New Issue: Can you make our n-body benchmark faster?

19237, "aconsroe-hpe", "Can you make our n-body benchmark faster?", "2022-02-11T15:14:14Z"

Today, Chapel is about 3x slower than the top entry in the Computer Language Benchmarks Game's nbody problem.

Your mission, if you choose to accept it, is to try to speed it up.

I suggest using nbody.chpl as a starting point and from there, a few interesting directions to head in are:

  1. Unroll the outer, inner, or both loops in advance() (and possibly energy(), though its only called twice)

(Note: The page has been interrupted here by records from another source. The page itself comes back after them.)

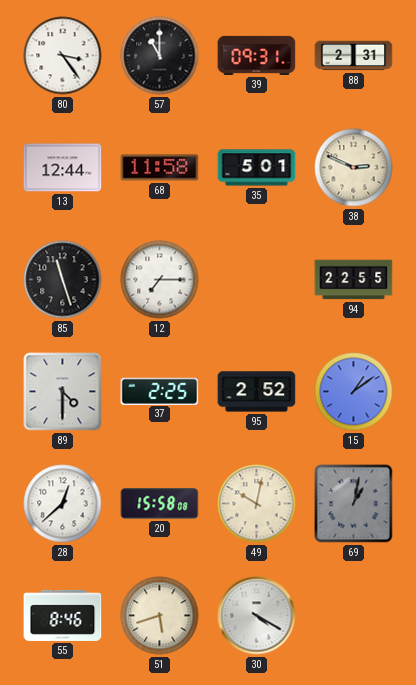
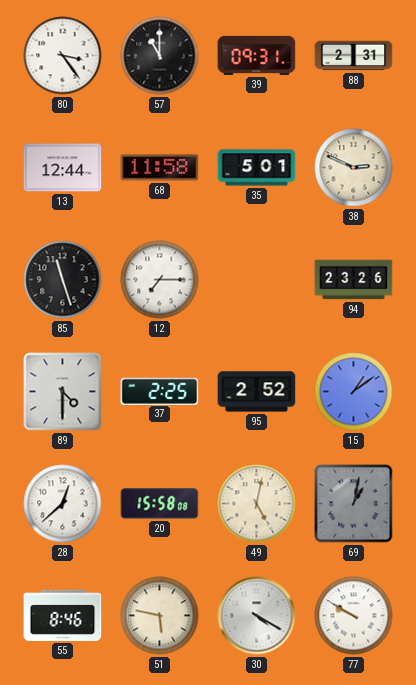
94: 22:55 -> 23:26
49: 10:02 -> 5:02
51: 5:42 -> 5:47
77: none -> 9:50
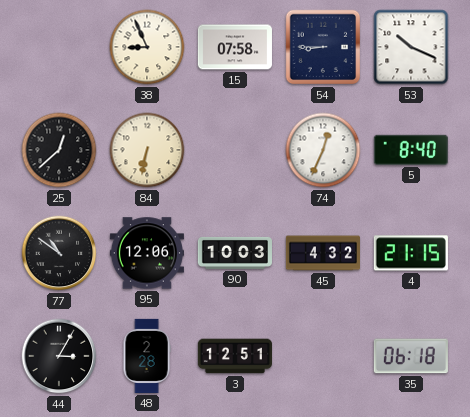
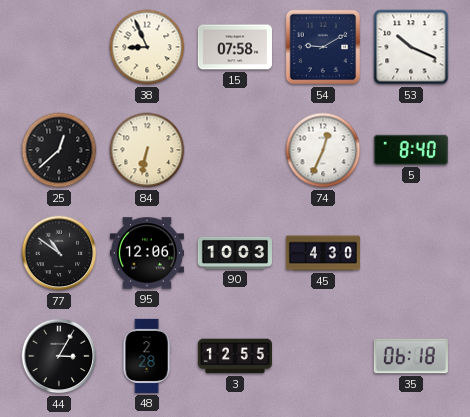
54: 8:45 -> 9:10
45: 4:32 -> 4:30
4: 21:15 -> none
3: 12:51 -> 12:55
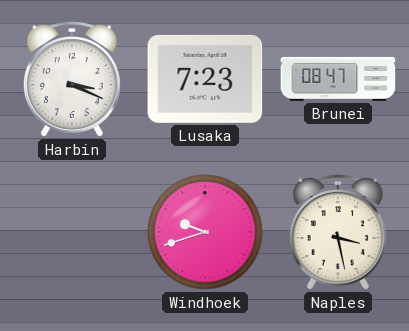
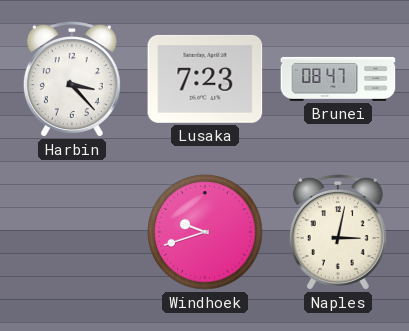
Harbin: 3:19 -> 3:23
Naples: 3:28 -> 3:02
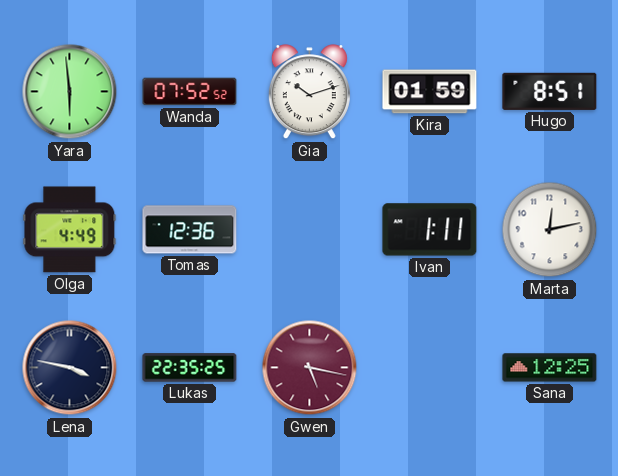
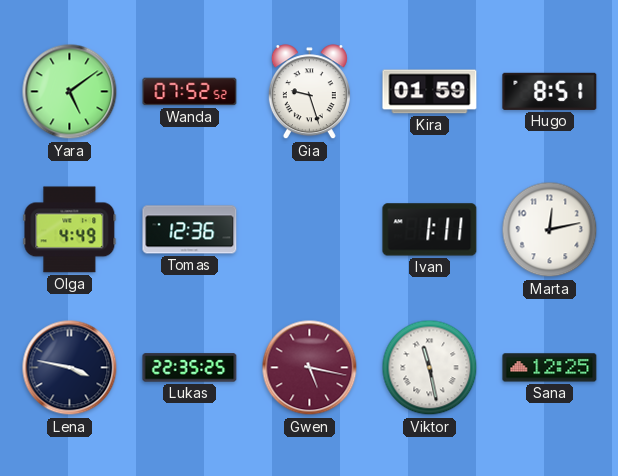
Yara: 5:59 -> 5:09
Gia: 10:12 -> 9:27
Viktor: none -> 11:28
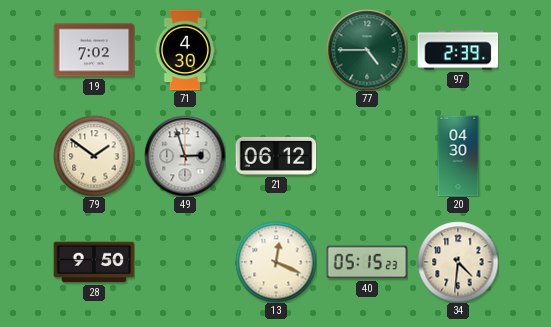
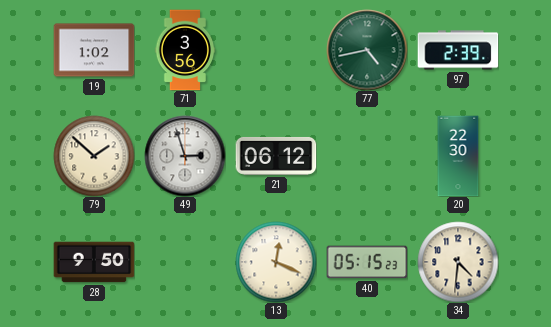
19: 7:02 -> 1:02
71: 4:30 -> 3:56
77: 4:45 -> 4:43
79: 1:51 -> 1:52
20: 04:30 -> 22:30
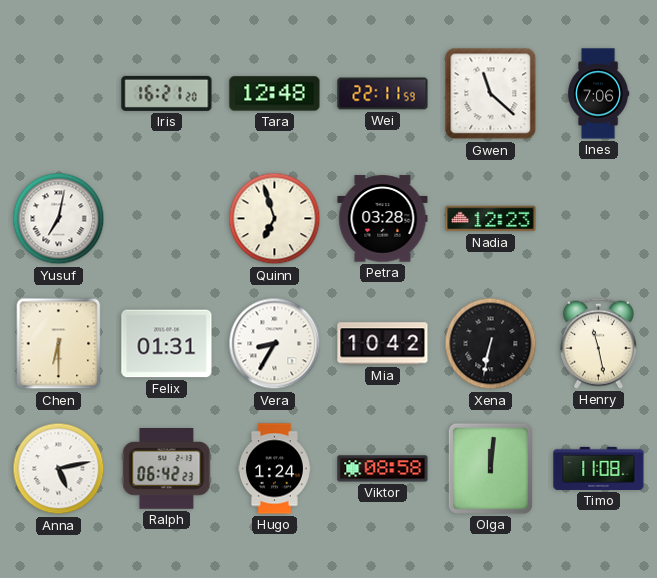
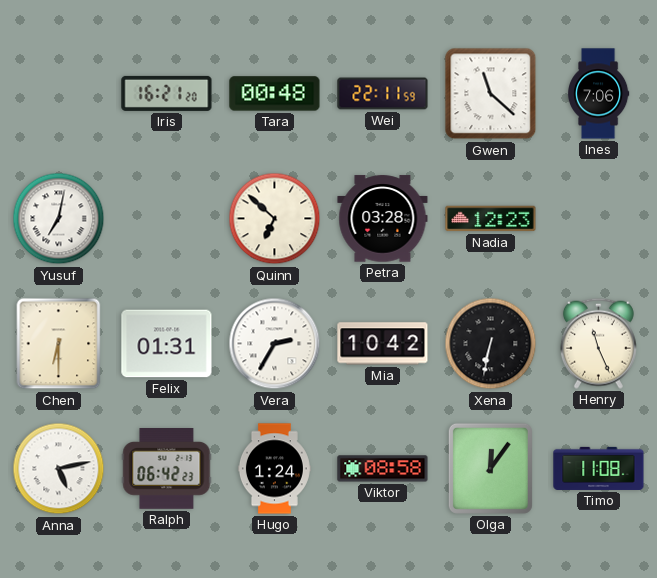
Tara: 12:48 -> 00:48
Quinn: 6:57 -> 6:52
Vera: 8:35 -> 2:35
Henry: 11:28 -> 11:26
Olga: 12:01 -> 12:06
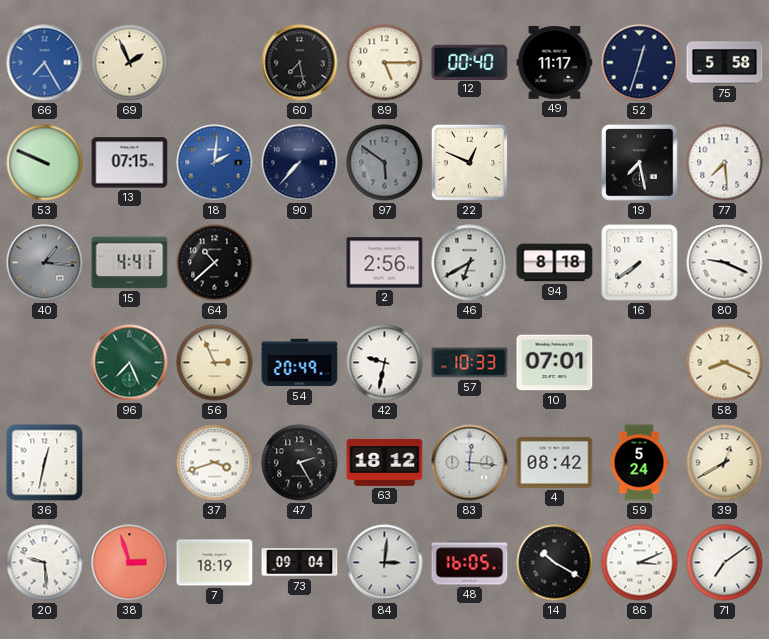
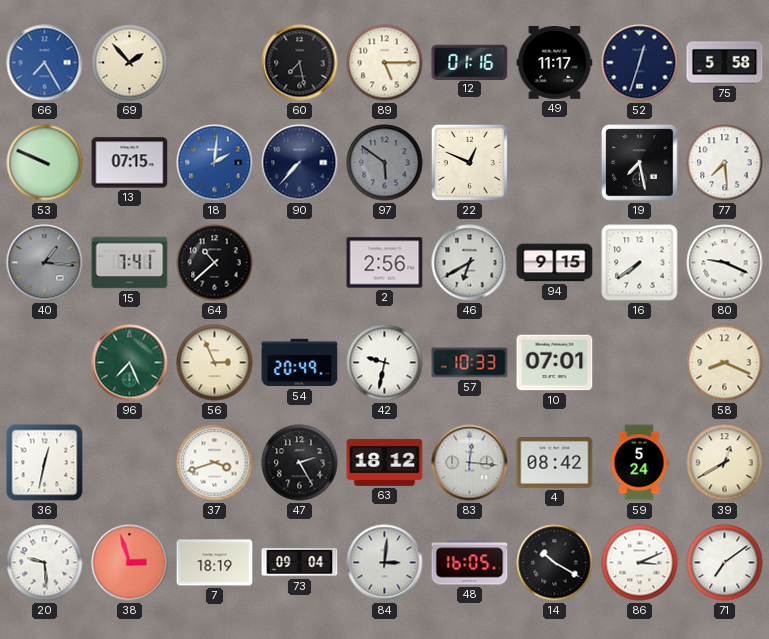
69: 1:56 -> 1:53
12: 00:40 -> 01:16
15: 4:41 -> 7:41
94: 8:18 -> 9:15
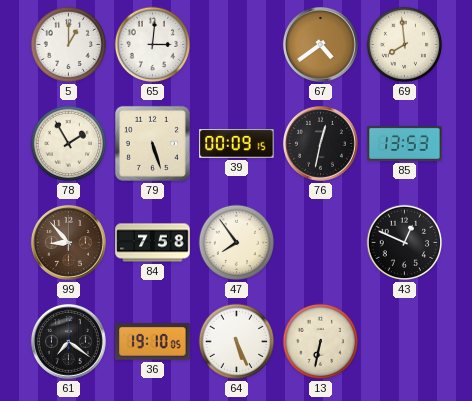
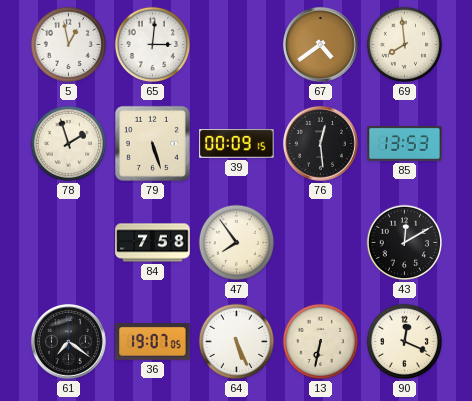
5: 1:00 -> 12:58
78: 1:55 -> 1:57
76: 12:32 -> 12:29
99: 8:53 -> none
43: 12:49 -> 12:10
36: 19:10 -> 19:07
90: none -> 12:19
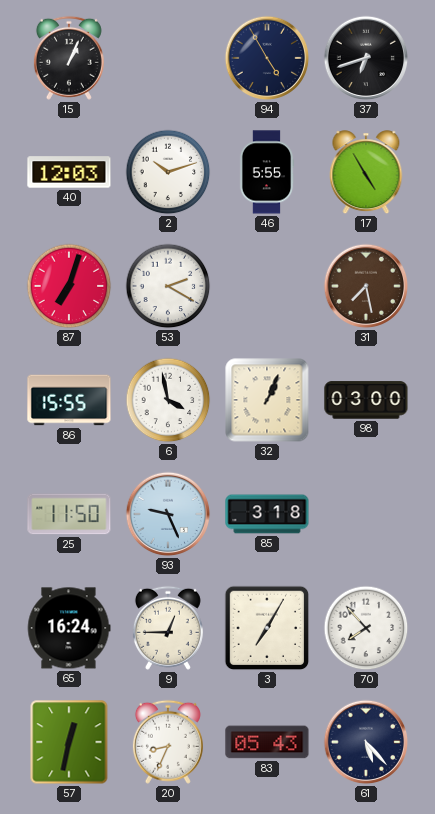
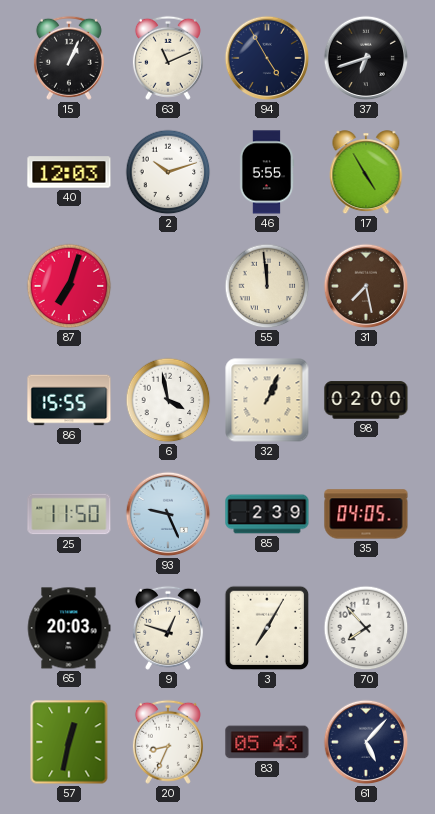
63: none -> 11:11
53: 2:20 -> none
55: none -> 11:59
98: 03:00 -> 02:00
85: 3:18 -> 2:39
35: none -> 04:05
65: 16:24 -> 20:03
9: 12:45 -> 12:48
61: 5:23 -> 5:07
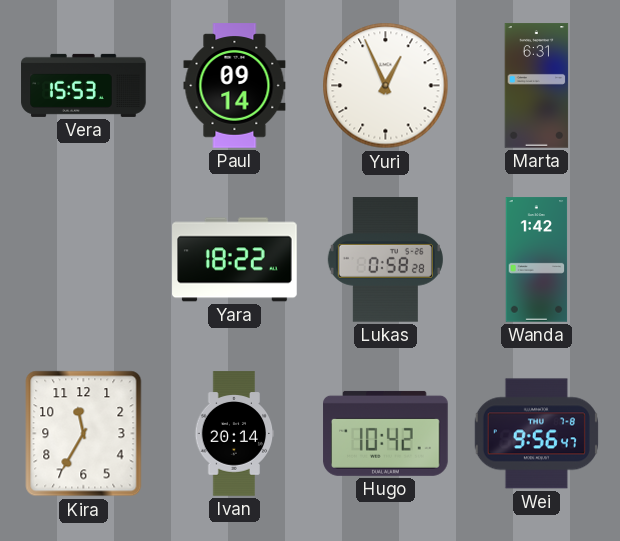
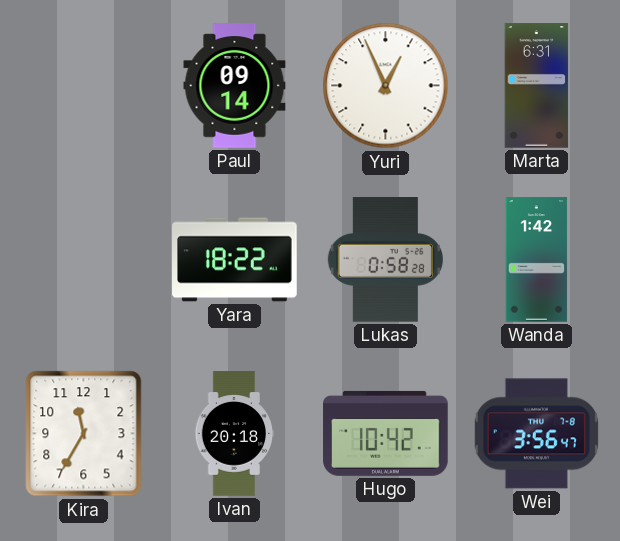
Vera: 15:53 -> none
Ivan: 20:14 -> 20:18
Wei: 9:56 -> 3:56
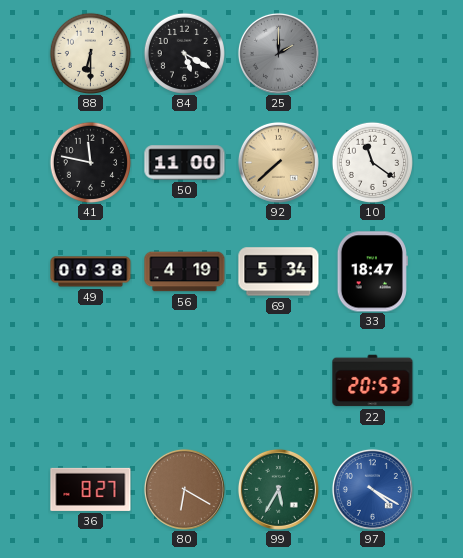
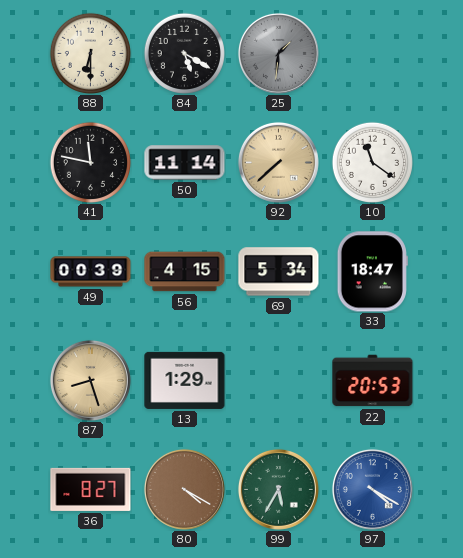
25: 2:00 -> 1:31
50: 11:00 -> 11:14
49: 00:38 -> 00:39
56: 4:19 -> 4:15
87: none -> 8:27
13: none -> 1:29
80: 6:20 -> 4:20
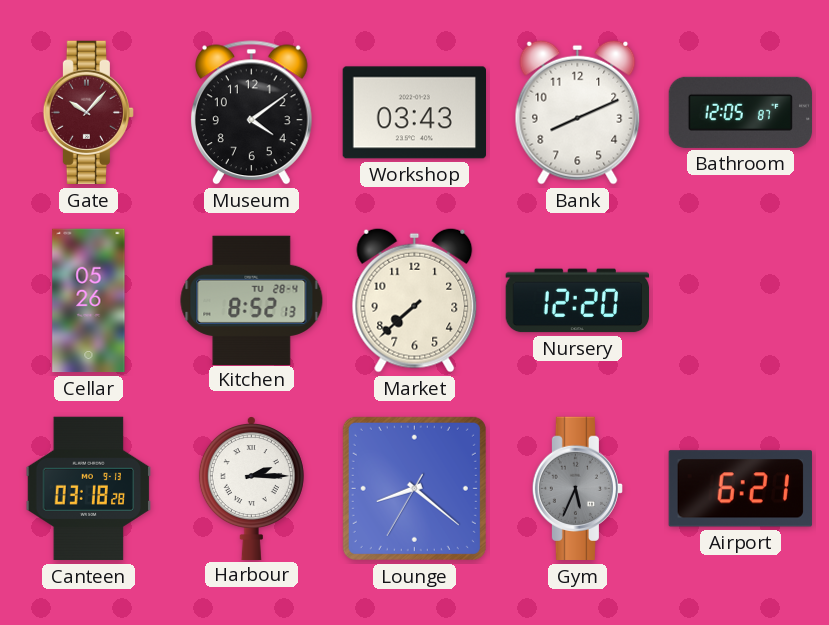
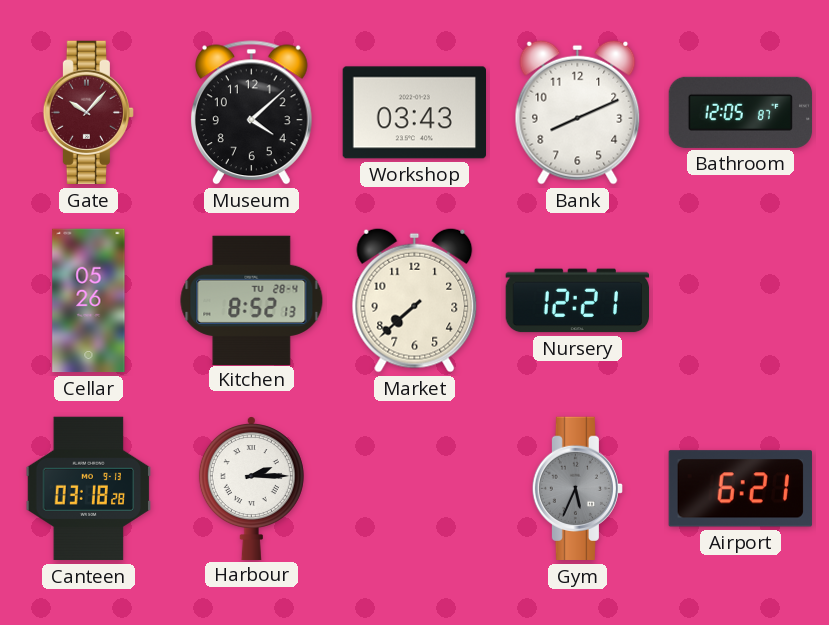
Museum: 4:09 -> 4:08
Nursery: 12:20 -> 12:21
Lounge: 8:21 -> none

    • Chapel supports unrolling with a for param i in 0..<numBodies
    • numBodies has to be made param to be used in a for param
    • Alt: some implementations precompute the list of (i, j) pairs since numBodies is known for this benchmark
      • Can you also make this param? And then for param over those?
  2. Rewrite the "object centric" into a "data centric" implementation

    • Today the calculations are focused on the record body and stored in an array-of-structs fashion
    • Other implementations use a struct-of-arrays where all positions for example are stored contiguously
    • Does this make the code harder to follow (this will vary by person and familiarity)? Is the code shorter or longer?
  3. Try to get some better vectorization

    • In some quick experiments, we see that operations on a 3*real get vectorized, but does not utilize a full 256bit vector instruction (it does a 2x64 and 1x64; ideally we would get a 3x64 but the hardware needs to see a 4x64)
      • Can you expand to a 4*real? Is there a nicer user interface to write 3*real but really get 4*real without having to insert 0's everywhere?
    • A very specific optimization other implementations do is a vectorized reciprocal square-root (vrsqrt) on 4x64. If you look closely though, they have to do so by first doing a vrsqrt on 4x32 because that is what the hardware supports. They then fixup the precision to get a better 64 bit result.
      • Can you write this in an extern block in Chapel? How clunky is it to use?
      • Without resorting to any extern blocks, can we get similar benefit by having the code look more obviously to the backend like 1 / sqrt(x:real(32))?
      • Does this optimization depend on -ffast-math? (or --no-ieee-float)

Some combination of 2 & 3 may yield compound improvements, because you could lay out all velocities as continguous 4*real

Our primary interest is increased performance but without impacting the cleanliness of the code. That being said, a version that was as fast as possible is also fair game.